What should have happened:
It was a wonderful Friday evening and we were out celebrating at a trendy eatery. A single Vince Vaughn walks into the restaurant, spots me and sends over a martini. I wave thank you. Vince joins the table. I start writing my blog via postcards sent from fabulous places around the world.
What happened in reality:
It was a wonderful Friday evening and I joined my family to celebrate a 60th birthday at Benihana (safe to assume the 60 year old picked the chain restaurant). We order cocktails, laugh and celebrate. As the chef is making a heart out of fried rice my sister taps me and says "that man looks just like Vince Vaughn".

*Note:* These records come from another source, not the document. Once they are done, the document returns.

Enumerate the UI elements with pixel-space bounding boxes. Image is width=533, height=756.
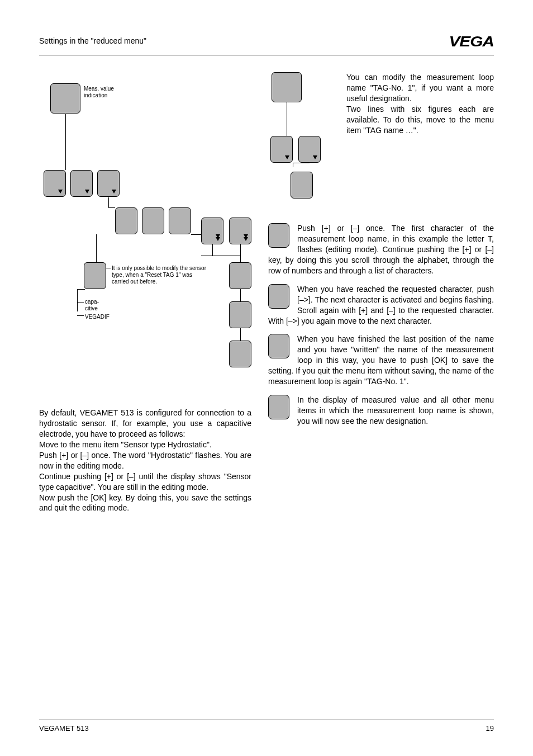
label-vegadif: VEGADIF [85, 314, 110, 320]
header-title: Settings in the "reduced menu" [39, 36, 146, 47]
left-para-4: Continue pushing [+] or [–] until the di… [39, 471, 251, 493]
label-sensor-note: It is only possible to modify the sensor… [112, 265, 207, 285]
right-intro: You can modify the measurement loop name… [346, 72, 494, 135]
label-capacitive: capa- citive [85, 299, 99, 312]
flow-node [115, 207, 137, 234]
step-4: In the display of measured value and all… [268, 395, 494, 427]
flow-node [229, 262, 251, 289]
flow-node [270, 136, 293, 163]
right-flowchart [268, 72, 335, 195]
display-icon [268, 284, 289, 309]
flow-node [84, 262, 106, 289]
flow-node [201, 218, 223, 244]
step-4-text: In the display of measured value and all… [268, 395, 494, 427]
left-flowchart: Meas. value indication [39, 72, 251, 385]
flow-node [70, 170, 93, 197]
vega-logo: VEGA [449, 31, 494, 51]
display-icon [268, 395, 289, 419]
left-para-1: By default, VEGAMET 513 is configured fo… [39, 408, 251, 440]
page-header: Settings in the "reduced menu" VEGA [39, 31, 494, 55]
display-icon [268, 334, 289, 358]
step-3: When you have finished the last position… [268, 334, 494, 386]
step-1-text: Push [+] or [–] once. The first characte… [268, 223, 494, 276]
step-3-text: When you have finished the last position… [268, 334, 494, 386]
step-2: When you have reached the requested char… [268, 284, 494, 327]
step-2-text: When you have reached the requested char… [268, 284, 494, 327]
flow-node [169, 207, 191, 234]
flow-node [44, 170, 66, 197]
flow-node [97, 170, 120, 197]
flow-node [272, 72, 302, 102]
display-icon [268, 223, 289, 248]
flow-node [298, 136, 321, 163]
flow-node [229, 301, 251, 328]
left-para-5: Now push the [OK] key. By doing this, yo… [39, 493, 251, 514]
footer-product: VEGAMET 513 [39, 724, 89, 734]
page-footer: VEGAMET 513 19 [39, 720, 494, 734]
flow-node [291, 172, 313, 199]
flow-node [142, 207, 164, 234]
flow-node-meas-value [50, 83, 80, 114]
flow-node [229, 341, 251, 367]
left-para-3: Push [+] or [–] once. The word "Hydrosta… [39, 450, 251, 471]
flow-node [229, 218, 251, 244]
label-meas-value: Meas. value indication [84, 86, 129, 99]
left-para-2: Move to the menu item "Sensor type Hydro… [39, 440, 251, 450]
step-1: Push [+] or [–] once. The first characte… [268, 223, 494, 276]
footer-page-number: 19 [486, 724, 494, 734]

And then we heard him speak, confirming Mr. Vaughn was in the building, and I noticed his wedding ring (strike one).
We resumed our celebrations - which included a photographer to capture all the joy that is a 60th birthday celebration. I have to assume here that when I hit 60 I will want to remember the celebration too so I posed for photos and smiled.
At the table next to us Vinny had two sake bombs, a glass of red wine, and two beers (strike two, three, four, five and six). Like magic he became every one of the characters he plays on film. And just like that character he was loud and putting on a show (strike seven and eight).
It was somewhere between the red wine and second sake bomb that our table sang happy birthday. Cameras were out, we were laughing and being louder than the table next to us. Then the second sake bomb happened and a voice, straight from the movie screen, yelled across the restaurant to "put the camera away" (strike nine and ten). Apparently at a 60th birthday celebration you aren't allowed to take photos when a certain Mr. Vaughn is in the restaurant.
Naturally we ignored and continued our celebrations.
But what I wish I had said:
I wish I had ordered another cucumber vodka. I wish I had made eye contact as he yelled across the restaurant - which should be noted is a family-style restaurant. I wish I had calmly stood up and floated across the room.
And that is when I would have said "I am not sure who you think you are, but I have an Emmy and I don't yell across restaurants."
Let's face it Vince, you are at a chain restaurant that is notorious for birthday celebrations. If you can't handle someone taking photos, that aren't even of you, maybe you should stay home.
This encounter was the defining moment when I decided Emmy needs a boyfriend named Oscar, just so I can thank Vince Vaughn in my acceptance speech.